If an individual is placed in quarantine or isolation, Orcena said UCHD assumes responsibility for provision of care. He said there is a “pretty robust process” in place to ensure food delivery, access to medicine and other needs are met.
However, he said more people are becoming reluctant to remain isolated voluntarily.
As a result, the Board of Health approved a contract with the Union County Sheriff’s Office for Special Duty Officers to provide quarantine or isolation enforcement for $41 an hour plus a $10 daily vehicle fee.
Orcena said it is “not an inexpensive proposition,” as it would cost $13,776 for two weeks of quarantine.
“This is a last resort kind of issue. This is not something we really want to have to do,” he emphasized.
Even so, if residents violate the law and put the community at risk, he said the health department has to be prepared to enforce orders.
Orcena described the potential use of quarantine enforcement officers as a “very salient issue” and said he has had conversations with the county prosecutor about several relevant cases.
In other business:
– The potential need for furloughs caused by the pandemic response was discussed during the April board meeting, but Fiscal Officer Amy Hamilton shared positive news this month.
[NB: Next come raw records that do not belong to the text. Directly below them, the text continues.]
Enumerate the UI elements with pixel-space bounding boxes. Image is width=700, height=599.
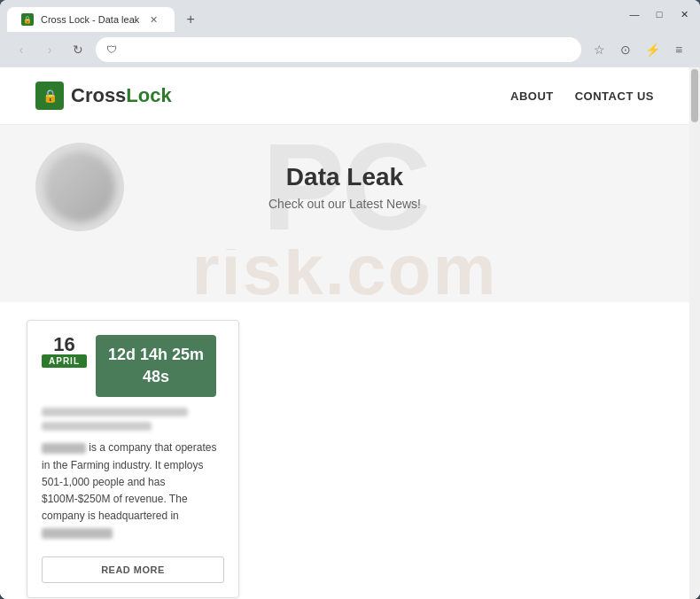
scrollbar-thumb[interactable] [691,69,698,122]
avatar-image [44,152,115,222]
menu-icon[interactable]: ≡ [668,39,689,60]
logo-lock: Lock [126,84,171,106]
card-description: is a company that operates in the Farmin… [42,440,224,541]
shield-icon[interactable]: ⊙ [615,39,636,60]
site-header: 🔒 CrossLock ABOUT CONTACT US [0,67,689,125]
hero-section: PC Data Leak Check out our Latest News! [0,125,689,249]
address-bar: ‹ › ↻ 🛡 ☆ ⊙ ⚡ ≡ [0,32,700,67]
toolbar-icons: ☆ ⊙ ⚡ ≡ [588,39,689,60]
minimize-button[interactable]: — [626,5,643,23]
cards-section: 16 APRIL 12d 14h 25m48s is [0,302,689,599]
active-tab[interactable]: 🔒 Cross Lock - Data leak ✕ [7,7,175,32]
nav-contact-us[interactable]: CONTACT US [575,89,654,103]
new-tab-button[interactable]: + [178,7,203,32]
leak-card: 16 APRIL 12d 14h 25m48s is [27,320,239,598]
hero-title: Data Leak [286,163,403,191]
extensions-icon[interactable]: ⚡ [642,39,663,60]
title-bar: 🔒 Cross Lock - Data leak ✕ + — □ ✕ [0,0,700,32]
nav-menu: ABOUT CONTACT US [510,89,654,103]
window-close-button[interactable]: ✕ [675,5,693,23]
back-button[interactable]: ‹ [11,39,32,60]
watermark-bottom: risk.com [191,249,497,302]
forward-button[interactable]: › [39,39,60,60]
card-date: 16 APRIL [42,335,87,368]
tab-title: Cross Lock - Data leak [41,14,139,25]
nav-about[interactable]: ABOUT [510,89,554,103]
window-controls: — □ ✕ [626,5,693,27]
hero-avatar [35,143,124,231]
hero-subtitle: Check out our Latest News! [268,197,421,211]
blurred-word-2 [42,528,113,539]
tab-favicon: 🔒 [21,13,34,26]
refresh-button[interactable]: ↻ [67,39,89,60]
watermark-band: risk.com [0,249,689,302]
blurred-word-1 [42,443,86,454]
logo-icon: 🔒 [35,82,64,110]
tab-close-button[interactable]: ✕ [146,12,160,27]
page-content: 🔒 CrossLock ABOUT CONTACT US PC Data Lea… [0,67,689,599]
address-shield-icon: 🛡 [106,43,117,56]
address-input-bar[interactable]: 🛡 [96,37,581,62]
date-month: APRIL [42,354,87,368]
countdown-badge: 12d 14h 25m48s [96,335,216,397]
scrollbar-track[interactable] [689,67,700,599]
read-more-button[interactable]: READ MORE [42,556,224,583]
blurred-company-detail [42,422,152,431]
maximize-button[interactable]: □ [650,5,668,23]
bookmark-icon[interactable]: ☆ [588,39,610,60]
date-day: 16 [53,335,74,354]
logo-cross: Cross [71,84,126,106]
site-logo: 🔒 CrossLock [35,82,172,110]
browser-window: 🔒 Cross Lock - Data leak ✕ + — □ ✕ ‹ › ↻… [0,0,700,599]
tab-bar: 🔒 Cross Lock - Data leak ✕ + [7,0,203,32]
logo-text: CrossLock [71,84,172,107]
browser-content-area: 🔒 CrossLock ABOUT CONTACT US PC Data Lea… [0,67,700,599]
blurred-company-name [42,408,188,416]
“I am not recommending any furloughs as we had discussed last month,” she said.
Hamilton explained the agency has received increased funding from ODH, specifically through the COVID-19 grant.
Coronavirus response funding was bumped from just over $70,000 to approximately $103,000, she said. UCHD will receive $62,500 with the rest going to the Kenton-Hardin Health Department, which acts as a subcontractor for the local agency.
Hamilton said this is nearly a $20,000 increase for UCHD from the initial notice of award. About $55,000 of the funding is earmarked for personnel costs, she added.
UCHD will also receive over $52,000 from ODH through the COVID-19 Contact Tracing Grant. Hamilton said it will be used to hire intermittent employees and train nurses who have been reassigned to contact tracing, a tool used in pandemic response.
Additionally, she said the health department received notification that employees who are typically funded through grants can charge hours spent responding to COVID-19 to their grants. This is a financial relief for UCHD, she explained, because the department was previously missing out on grant dollars from employees whose duties unexpectedly changed.
Hamilton said reassignment of grants is permitted from April 23 to May 22. She said she is hopeful it will be extended, but must be renewed by the state every 30 days.
She said she is also pursuing funding from the Federal Emergency Management Agency (FEMA), which can be used for employees who haven’t received other grant funding and who have been completely reassigned to pandemic related tasks.